Cool game though. I am still puzzled by how the probabilities are arrived at. Random?
Probabilities are mostly randomized during board generation but skewed in a way to make gameplay feel a bit better. There's a cap on the likelihood of the neutral event, and a bias towards the good event rather than a bad one.
To be specific, you could probably even leave the roll time as-is, to give you that suspense, but the time it takes to move the die to the center, flash it, and flash the result, is too long and gets irritating.
Or to turn this into a different game: the d20 stops fast by default, but extra click to cheat and keep it rolling if you feel that it's about to stop on an unfavorable face.
There are cycles in the board state graph, although they are of a very specific form (the only kind of cycle that exists is for board B with O and X alternating turns). So it is probably possible to make a completely deterministic and optimal algorithm for this probabilistic game, but it does sound complicated. You can't naively apply expectiminimax.
However after marking the winning board states as 0 or 1 respectively if O or X wins I would expect value iteration to very quickly converge to an optimal strategy here.
IDK if it's just me, but I went 6-0. Is something wrong with the computer player logic?
W(S, A) = P(good) * (1 - W(S_good)) + P(bad) * (1 - W(S_bad)) + (1 - P(good) - P(bad)) * (1 - W(S))
And obvisouly:
W(S) = max(W(S, A), foreach A in Actions)

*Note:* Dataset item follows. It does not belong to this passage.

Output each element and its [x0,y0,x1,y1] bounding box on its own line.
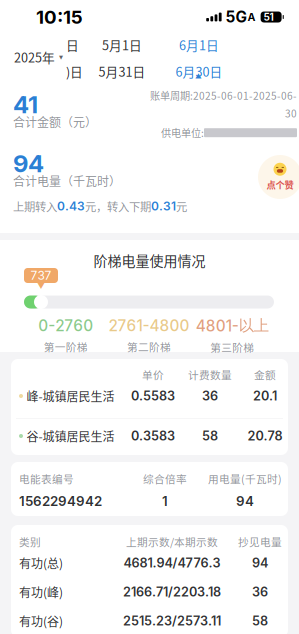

max() is troublesome, but we can replace it with a >= sign:
W(S) >= (W(S, A), forall A in Actions)
And then we can expand W(S, A) and move W(S) in each of the inequalities to the left hand side. After all that we will have a bunch of linear inequalities which can be optimized with linear programming. I think the objective would just be:
<del>maximize</del> minimize W(empty_board)
Since chance is involved, you will basically never want to do anything but the greediest highest value next action. Sometimes more than half the board has net value of 0 or less which makes them very easy to ignore.

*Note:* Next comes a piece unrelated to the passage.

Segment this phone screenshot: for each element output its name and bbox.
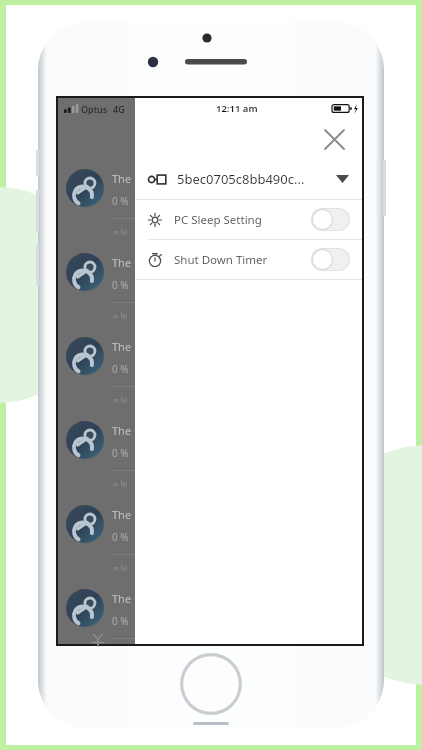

Since passing is not an option, you can't ignore a net value of 0 or less, because all options might have a net value of 0 or less.
I also managed to get the die stuck on a side with an edge pointing up, to where the game couldn't choose a face. I thought it was going to brick the game, but it detected this and re-rolled the die. Nice!
> Well, in any given game of Probabilistic Tic-Tac-Toe you can do everything right and still lose (or do everything wrong and win.) However, the better player always rises to the top over time.
> Bad breaks are inevitable, but good judgment is always rewarded (eventually, and given enough chances.)
This assumes that everyone is on a level playing field with only non-compounding randomness preventing the better player from winning. But as you point out, luck does compound over time:
>The parents we’re born to, societal power structures... so many past events have an invisible impact on each new action we take
This is commonly known as the rich get richer and the poor get poorer, and to economists as the Matthew Effect[1].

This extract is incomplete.